### Goal of the exercise:
Your response should be every line from the entries that includes the string "Municipal".

(Page-level text extractions)

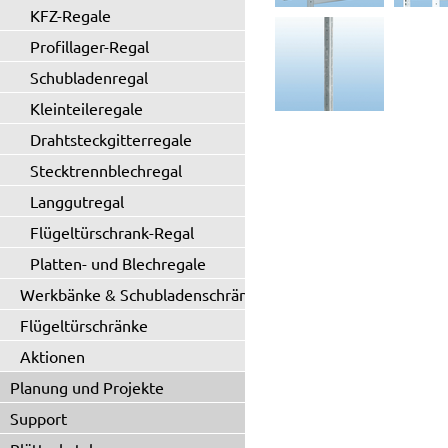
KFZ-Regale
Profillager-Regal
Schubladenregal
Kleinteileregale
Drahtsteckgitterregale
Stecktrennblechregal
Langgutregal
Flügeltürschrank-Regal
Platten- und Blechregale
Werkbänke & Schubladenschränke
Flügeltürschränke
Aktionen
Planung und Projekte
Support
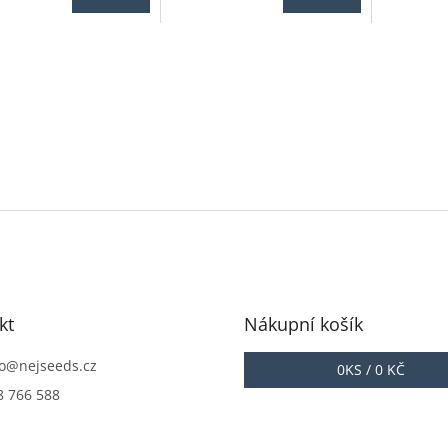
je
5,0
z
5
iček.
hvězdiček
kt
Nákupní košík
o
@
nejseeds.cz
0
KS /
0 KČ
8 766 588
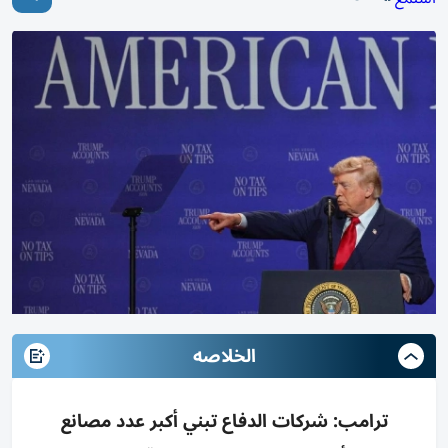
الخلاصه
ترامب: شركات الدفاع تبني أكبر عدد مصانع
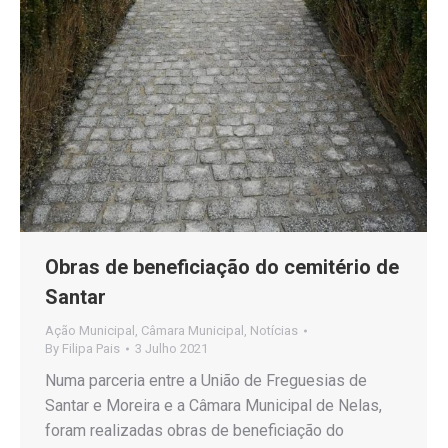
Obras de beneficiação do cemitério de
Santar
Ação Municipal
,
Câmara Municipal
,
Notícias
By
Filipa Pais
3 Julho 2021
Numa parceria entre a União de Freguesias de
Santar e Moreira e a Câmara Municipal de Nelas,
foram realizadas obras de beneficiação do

--

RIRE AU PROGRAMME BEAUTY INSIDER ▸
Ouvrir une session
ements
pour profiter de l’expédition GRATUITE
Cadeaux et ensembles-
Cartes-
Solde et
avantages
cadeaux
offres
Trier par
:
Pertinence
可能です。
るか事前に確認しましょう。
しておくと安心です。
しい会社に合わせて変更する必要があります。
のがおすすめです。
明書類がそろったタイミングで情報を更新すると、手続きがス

### Task result:
Ação Municipal
Câmara Municipal
Santar e Moreira e a Câmara Municipal de Nelas,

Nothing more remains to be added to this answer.